Event Date: February 5, 2015 - 3:30 pm
Location: FSS4004, 120 Université Privé , Ottawa
HERMAN SCHWARTZ, University of Virginia.
Presented by CIPS and the International Political Economy Network (IPEN).
Free. In English. Registration is not required. Seating is limited and available on a first come, first served basis.
In the 1990s and 2000s, growing income inequality in most countries led to a global shortfall between supply and demand. The US economy bridged this shortfall through equity market and housing bubbles, which produced more severe financial crises. Rebalancing after the 2008 crisis required trade surplus countries to expand their non-traded sectors, and the FED’s three rounds of Large Scale Asset Purchases (quantitative easing) shifted investment flows towards some developed and developing economies.

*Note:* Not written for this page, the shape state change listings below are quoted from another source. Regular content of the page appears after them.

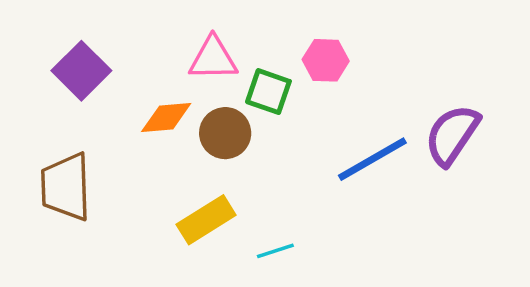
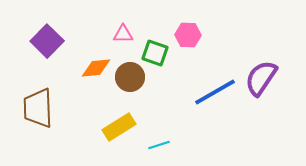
pink triangle: (213, 59) -> (123, 34), size x0.7

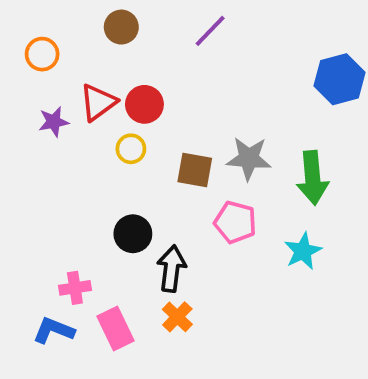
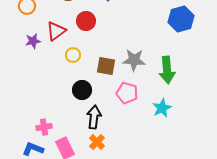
red circle: (144, 104) -> (86, 21), moved
black circle: (133, 234) -> (82, 90), moved

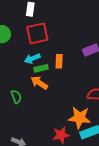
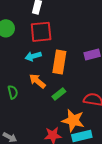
orange rectangle: (59, 61) -> (59, 62), size x1.6
green rectangle: (41, 68) -> (59, 94), moved, turned -32

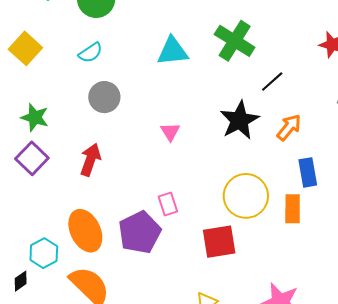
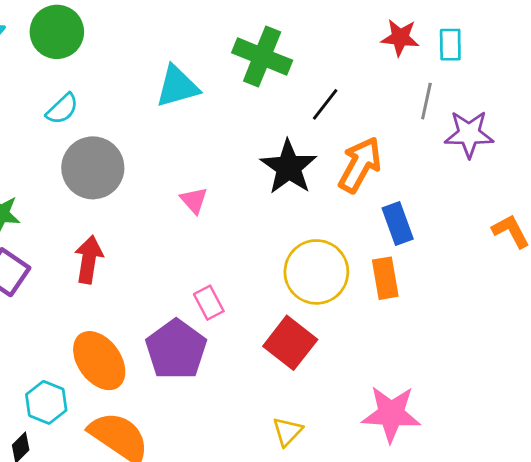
gray circle: (104, 97) -> (93, 168), size x1.4
orange arrow: (289, 127) -> (360, 165), size x1.4
red square: (219, 242) -> (290, 343), turned -33

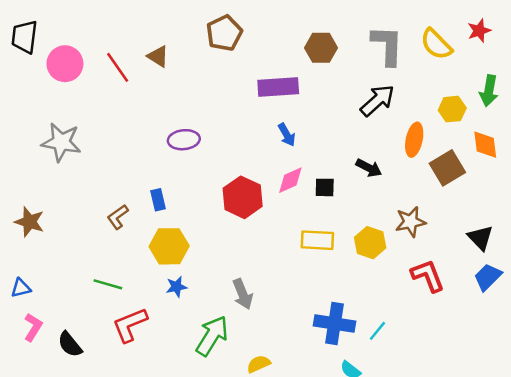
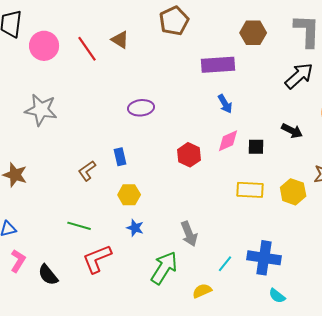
red hexagon: (243, 197) -> (189, 155), size x0.7
yellow hexagon: (169, 246) -> (129, 195), size x0.7
blue star: (176, 287) -> (135, 228), turned 30
cyan line: (377, 331) -> (225, 264), moved

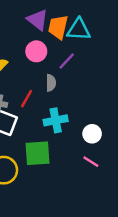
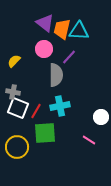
gray semicircle: (51, 83) -> (56, 75), size x1.6
red line: (27, 99) -> (36, 111), moved
white circle: (92, 134) -> (101, 117), moved

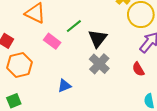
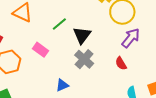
pink rectangle: (52, 41) -> (40, 50), moved
blue triangle: (64, 86) -> (62, 85), moved

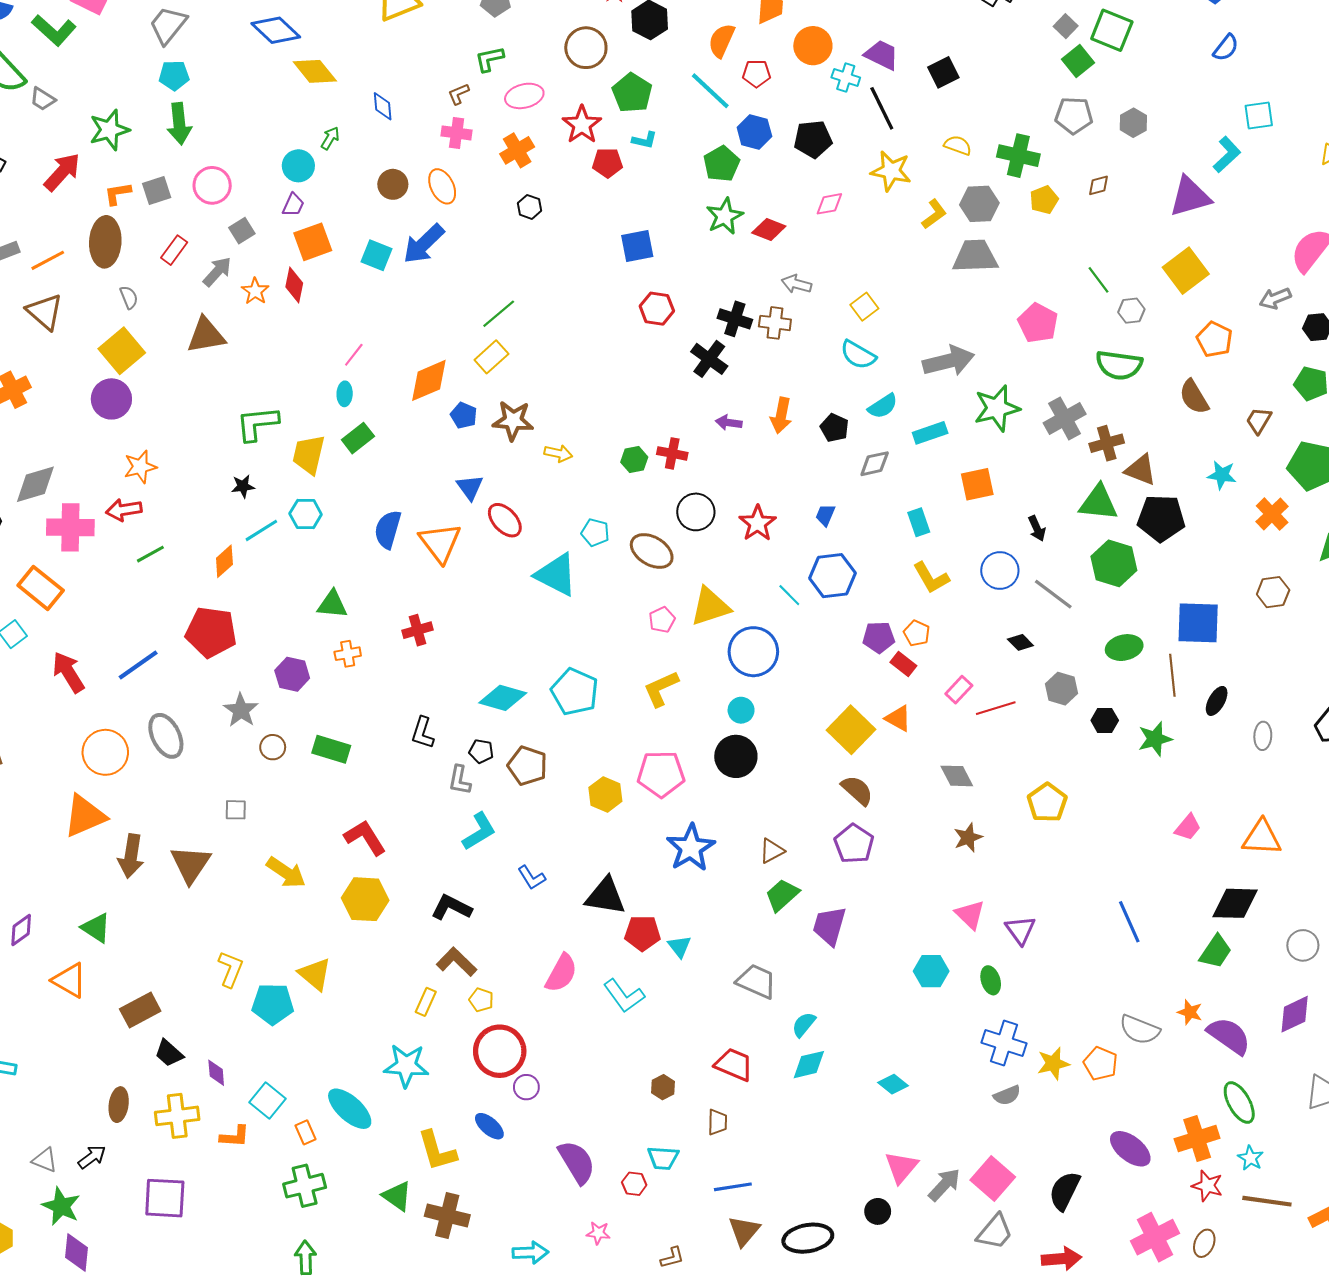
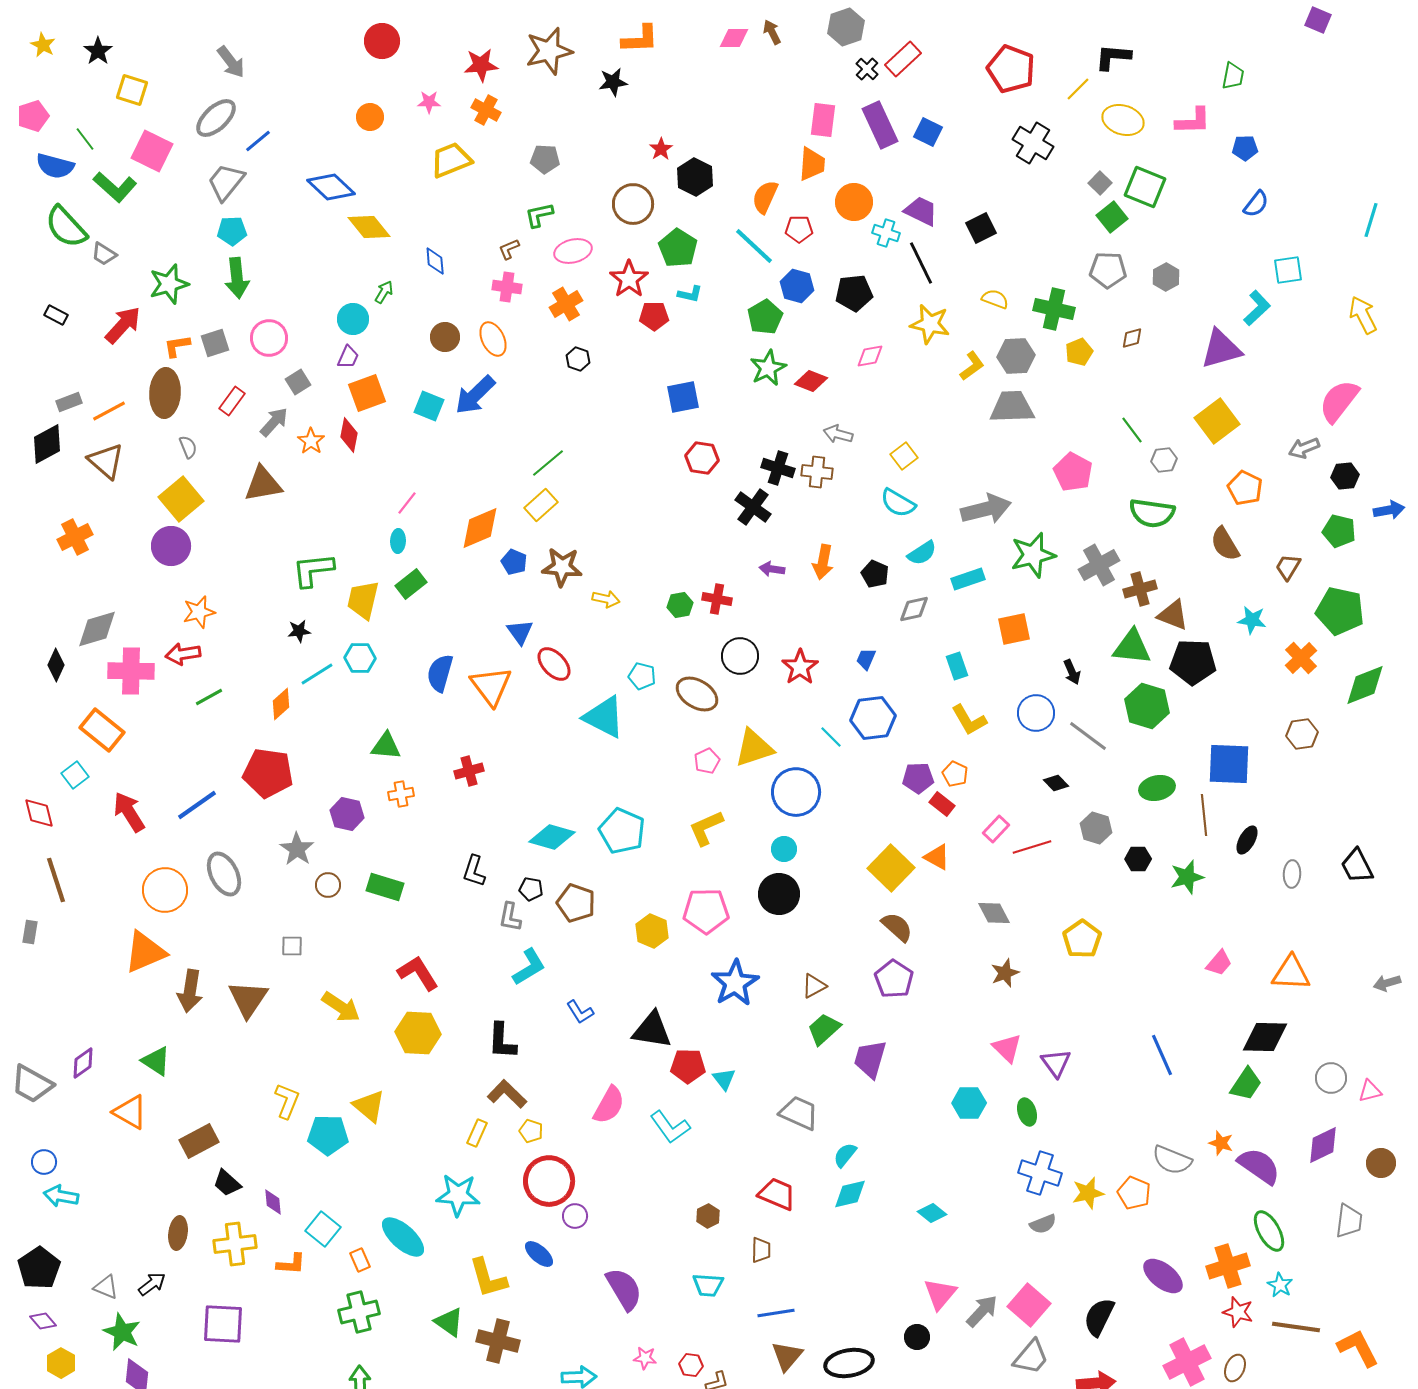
black L-shape: (451, 907) -> (502, 1041), turned -114
red hexagon: (634, 1184) -> (691, 1365), moved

While capital inflows led to shrinking trade surpluses in those countries, their relatively undeveloped securities markets mean that rebalancing largely occurred through rising housing prices. However this is not a sustainable solution to global trade and financial imbalances in the long run, and risks producing the same kind of crises the United States experienced in 2008.
Herman Schwartz is a professor in the Politics department of the University of Virginia. He is the author or editor of seven books on economic development, globalization, Denmark’s welfare state, employment policy, the politics of housing finance, the global financial crisis, and, most recently, the geo-politics of the subprime mortgage crisis in *Subprime Nation: American Power, Global Capital and the Housing Bubble*. He has also written over 50 articles and chapters. He was a Fulbright Scholar at the University of Aarhus, Denmark, and a Fulbright Chair at the University of Calgary, Alberta Canada. He is or has been a visiting scholar at / Radboud University in Nijmegen, Netherlands / KyungHee University in Seoul, Korea / and City University London.